━━ TASK INPUT ━━

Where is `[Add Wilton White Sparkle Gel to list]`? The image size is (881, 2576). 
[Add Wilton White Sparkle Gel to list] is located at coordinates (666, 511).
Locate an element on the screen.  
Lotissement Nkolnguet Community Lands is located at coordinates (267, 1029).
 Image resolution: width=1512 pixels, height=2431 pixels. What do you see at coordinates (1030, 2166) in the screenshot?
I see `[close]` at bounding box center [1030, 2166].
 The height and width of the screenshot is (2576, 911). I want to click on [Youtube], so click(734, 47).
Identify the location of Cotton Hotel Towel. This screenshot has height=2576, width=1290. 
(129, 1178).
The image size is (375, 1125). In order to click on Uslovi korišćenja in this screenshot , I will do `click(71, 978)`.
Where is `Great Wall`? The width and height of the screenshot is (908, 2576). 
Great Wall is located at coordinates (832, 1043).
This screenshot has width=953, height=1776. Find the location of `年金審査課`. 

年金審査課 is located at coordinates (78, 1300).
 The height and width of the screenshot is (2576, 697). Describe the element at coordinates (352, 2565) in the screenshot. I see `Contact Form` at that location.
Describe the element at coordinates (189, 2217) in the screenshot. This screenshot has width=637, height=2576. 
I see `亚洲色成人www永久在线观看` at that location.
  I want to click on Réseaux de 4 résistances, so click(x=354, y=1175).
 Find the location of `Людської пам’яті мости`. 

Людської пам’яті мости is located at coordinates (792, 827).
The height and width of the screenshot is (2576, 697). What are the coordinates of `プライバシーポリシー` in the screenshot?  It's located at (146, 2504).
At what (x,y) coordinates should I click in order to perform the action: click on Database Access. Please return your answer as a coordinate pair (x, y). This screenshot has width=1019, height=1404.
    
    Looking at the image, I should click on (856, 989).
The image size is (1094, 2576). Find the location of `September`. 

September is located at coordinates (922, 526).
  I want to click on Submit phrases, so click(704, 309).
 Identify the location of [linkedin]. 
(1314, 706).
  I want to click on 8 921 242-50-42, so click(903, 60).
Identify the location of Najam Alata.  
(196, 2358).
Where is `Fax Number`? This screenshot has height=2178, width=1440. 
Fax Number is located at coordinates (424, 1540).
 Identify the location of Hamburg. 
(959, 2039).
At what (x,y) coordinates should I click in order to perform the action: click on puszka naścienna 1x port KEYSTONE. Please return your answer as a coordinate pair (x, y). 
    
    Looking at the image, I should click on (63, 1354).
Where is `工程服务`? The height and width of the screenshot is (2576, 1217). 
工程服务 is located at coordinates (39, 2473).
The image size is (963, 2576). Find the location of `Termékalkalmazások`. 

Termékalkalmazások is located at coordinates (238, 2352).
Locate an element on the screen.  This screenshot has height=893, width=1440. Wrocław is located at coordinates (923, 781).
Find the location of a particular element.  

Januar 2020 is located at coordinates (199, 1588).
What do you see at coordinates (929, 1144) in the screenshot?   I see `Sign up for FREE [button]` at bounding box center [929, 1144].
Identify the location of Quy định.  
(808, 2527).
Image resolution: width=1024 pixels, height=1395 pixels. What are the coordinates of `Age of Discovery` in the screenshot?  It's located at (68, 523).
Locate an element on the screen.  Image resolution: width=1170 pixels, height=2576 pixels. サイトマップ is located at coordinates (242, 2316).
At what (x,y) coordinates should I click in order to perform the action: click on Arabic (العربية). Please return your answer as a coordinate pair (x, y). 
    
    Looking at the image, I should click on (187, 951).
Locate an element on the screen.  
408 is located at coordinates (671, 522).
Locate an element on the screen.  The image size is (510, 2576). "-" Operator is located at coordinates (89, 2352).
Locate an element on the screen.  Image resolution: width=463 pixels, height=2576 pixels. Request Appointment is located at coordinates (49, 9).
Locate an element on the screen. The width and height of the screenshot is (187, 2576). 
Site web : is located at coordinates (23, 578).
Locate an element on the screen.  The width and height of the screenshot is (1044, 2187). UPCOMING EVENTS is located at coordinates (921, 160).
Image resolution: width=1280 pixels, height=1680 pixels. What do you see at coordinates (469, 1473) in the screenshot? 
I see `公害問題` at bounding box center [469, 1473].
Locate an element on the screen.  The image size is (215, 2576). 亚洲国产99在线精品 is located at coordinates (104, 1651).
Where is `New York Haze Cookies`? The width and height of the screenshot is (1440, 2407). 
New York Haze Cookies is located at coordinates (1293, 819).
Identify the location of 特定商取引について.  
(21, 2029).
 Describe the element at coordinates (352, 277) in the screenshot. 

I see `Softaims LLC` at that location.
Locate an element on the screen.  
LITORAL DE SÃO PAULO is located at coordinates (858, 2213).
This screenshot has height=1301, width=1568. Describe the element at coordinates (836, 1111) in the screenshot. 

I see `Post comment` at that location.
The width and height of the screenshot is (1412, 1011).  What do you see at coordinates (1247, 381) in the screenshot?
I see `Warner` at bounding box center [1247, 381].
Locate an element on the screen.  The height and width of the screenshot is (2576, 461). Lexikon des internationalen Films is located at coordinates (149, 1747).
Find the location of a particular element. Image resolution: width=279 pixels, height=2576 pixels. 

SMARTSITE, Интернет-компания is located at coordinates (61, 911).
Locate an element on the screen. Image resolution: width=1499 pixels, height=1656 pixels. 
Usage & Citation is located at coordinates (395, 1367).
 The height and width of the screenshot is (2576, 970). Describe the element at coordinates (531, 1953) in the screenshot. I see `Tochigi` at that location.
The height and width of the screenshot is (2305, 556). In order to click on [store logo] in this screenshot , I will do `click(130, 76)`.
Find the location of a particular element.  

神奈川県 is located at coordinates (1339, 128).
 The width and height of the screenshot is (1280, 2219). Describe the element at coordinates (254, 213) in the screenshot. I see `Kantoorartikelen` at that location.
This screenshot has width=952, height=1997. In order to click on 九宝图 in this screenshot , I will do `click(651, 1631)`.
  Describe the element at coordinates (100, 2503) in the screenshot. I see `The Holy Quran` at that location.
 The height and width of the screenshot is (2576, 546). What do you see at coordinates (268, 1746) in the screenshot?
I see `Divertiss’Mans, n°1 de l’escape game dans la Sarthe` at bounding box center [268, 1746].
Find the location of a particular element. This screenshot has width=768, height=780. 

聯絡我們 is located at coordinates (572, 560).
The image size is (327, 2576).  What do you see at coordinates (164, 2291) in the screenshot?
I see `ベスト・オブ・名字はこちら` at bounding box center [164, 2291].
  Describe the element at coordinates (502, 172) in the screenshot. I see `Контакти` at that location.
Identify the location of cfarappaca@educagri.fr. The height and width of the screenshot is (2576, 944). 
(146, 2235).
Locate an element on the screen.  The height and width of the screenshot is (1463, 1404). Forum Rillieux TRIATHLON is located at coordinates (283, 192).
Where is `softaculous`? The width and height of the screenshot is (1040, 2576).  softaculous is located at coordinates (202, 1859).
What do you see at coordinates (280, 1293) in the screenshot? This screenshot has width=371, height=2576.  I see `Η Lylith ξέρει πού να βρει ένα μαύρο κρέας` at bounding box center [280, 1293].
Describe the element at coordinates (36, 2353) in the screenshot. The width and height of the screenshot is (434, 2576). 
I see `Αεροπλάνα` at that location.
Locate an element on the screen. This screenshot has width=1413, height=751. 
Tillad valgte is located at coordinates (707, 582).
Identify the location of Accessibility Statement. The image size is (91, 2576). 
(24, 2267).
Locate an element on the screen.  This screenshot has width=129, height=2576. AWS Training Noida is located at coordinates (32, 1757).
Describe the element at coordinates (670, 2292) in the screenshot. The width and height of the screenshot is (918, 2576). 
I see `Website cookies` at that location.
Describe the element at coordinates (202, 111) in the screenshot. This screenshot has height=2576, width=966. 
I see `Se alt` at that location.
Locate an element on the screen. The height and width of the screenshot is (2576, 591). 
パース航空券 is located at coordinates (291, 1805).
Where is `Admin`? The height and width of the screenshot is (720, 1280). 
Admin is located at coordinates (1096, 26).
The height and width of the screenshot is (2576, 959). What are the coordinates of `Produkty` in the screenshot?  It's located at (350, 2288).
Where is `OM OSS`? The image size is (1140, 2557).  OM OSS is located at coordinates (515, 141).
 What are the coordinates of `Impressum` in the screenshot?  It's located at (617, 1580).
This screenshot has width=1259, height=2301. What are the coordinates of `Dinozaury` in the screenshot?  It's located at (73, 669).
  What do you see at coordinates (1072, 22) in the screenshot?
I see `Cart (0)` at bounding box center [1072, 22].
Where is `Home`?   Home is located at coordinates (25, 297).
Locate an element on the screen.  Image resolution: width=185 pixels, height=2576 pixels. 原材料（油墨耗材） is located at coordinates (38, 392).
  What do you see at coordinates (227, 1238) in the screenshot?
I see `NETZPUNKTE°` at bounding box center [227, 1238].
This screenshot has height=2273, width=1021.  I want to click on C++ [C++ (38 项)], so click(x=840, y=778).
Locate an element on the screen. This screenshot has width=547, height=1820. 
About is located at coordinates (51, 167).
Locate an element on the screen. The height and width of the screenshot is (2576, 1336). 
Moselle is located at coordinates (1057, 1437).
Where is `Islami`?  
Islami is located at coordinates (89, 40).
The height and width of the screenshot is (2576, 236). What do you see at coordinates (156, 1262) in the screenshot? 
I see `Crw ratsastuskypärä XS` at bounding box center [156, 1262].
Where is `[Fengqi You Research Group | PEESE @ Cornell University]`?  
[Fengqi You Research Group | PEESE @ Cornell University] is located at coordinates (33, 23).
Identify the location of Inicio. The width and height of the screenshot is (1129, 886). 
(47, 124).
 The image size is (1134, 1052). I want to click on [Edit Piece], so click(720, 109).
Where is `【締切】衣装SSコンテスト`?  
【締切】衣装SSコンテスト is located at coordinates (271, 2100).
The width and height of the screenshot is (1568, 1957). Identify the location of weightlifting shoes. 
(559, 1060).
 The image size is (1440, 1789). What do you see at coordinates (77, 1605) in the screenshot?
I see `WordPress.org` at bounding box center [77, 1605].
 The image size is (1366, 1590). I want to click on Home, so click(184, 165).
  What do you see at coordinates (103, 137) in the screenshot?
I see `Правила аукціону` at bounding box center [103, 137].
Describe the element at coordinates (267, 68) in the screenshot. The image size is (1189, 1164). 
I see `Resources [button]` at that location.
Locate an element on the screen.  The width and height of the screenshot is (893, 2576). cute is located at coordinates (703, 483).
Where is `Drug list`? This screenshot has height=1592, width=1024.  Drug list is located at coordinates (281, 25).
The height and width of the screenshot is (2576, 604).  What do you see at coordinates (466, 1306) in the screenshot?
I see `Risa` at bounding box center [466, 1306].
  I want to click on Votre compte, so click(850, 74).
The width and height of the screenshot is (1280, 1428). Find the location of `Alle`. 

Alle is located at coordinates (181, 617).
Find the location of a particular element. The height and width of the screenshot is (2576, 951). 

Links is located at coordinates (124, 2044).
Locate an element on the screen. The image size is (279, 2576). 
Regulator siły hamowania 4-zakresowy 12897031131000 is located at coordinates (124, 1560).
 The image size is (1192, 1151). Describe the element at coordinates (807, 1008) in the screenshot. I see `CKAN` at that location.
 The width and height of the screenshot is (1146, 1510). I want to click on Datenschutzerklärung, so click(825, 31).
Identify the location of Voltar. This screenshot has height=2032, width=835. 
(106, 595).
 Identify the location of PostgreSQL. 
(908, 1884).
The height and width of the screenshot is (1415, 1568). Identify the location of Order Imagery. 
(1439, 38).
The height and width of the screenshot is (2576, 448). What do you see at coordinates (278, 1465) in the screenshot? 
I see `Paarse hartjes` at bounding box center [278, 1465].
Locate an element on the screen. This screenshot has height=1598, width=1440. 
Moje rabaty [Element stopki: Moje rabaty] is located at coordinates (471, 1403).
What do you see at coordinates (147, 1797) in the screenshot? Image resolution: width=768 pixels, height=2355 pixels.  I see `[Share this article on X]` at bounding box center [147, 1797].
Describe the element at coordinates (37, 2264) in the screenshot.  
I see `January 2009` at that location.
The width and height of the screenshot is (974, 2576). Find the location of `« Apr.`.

━━━

INSTRUCTIONS TO FOLLOW
Write out the records above exactly, from the opening line to the line with "The image size is (375, 1125).", including both, with nothing added.

RESULT OF THE EXERCISE
Where is `[Add Wilton White Sparkle Gel to list]`? The image size is (881, 2576). 
[Add Wilton White Sparkle Gel to list] is located at coordinates (666, 511).
Locate an element on the screen.  
Lotissement Nkolnguet Community Lands is located at coordinates (267, 1029).
 Image resolution: width=1512 pixels, height=2431 pixels. What do you see at coordinates (1030, 2166) in the screenshot?
I see `[close]` at bounding box center [1030, 2166].
 The height and width of the screenshot is (2576, 911). I want to click on [Youtube], so click(734, 47).
Identify the location of Cotton Hotel Towel. This screenshot has height=2576, width=1290. 
(129, 1178).
The image size is (375, 1125). In order to click on Uslovi korišćenja in this screenshot , I will do `click(71, 978)`.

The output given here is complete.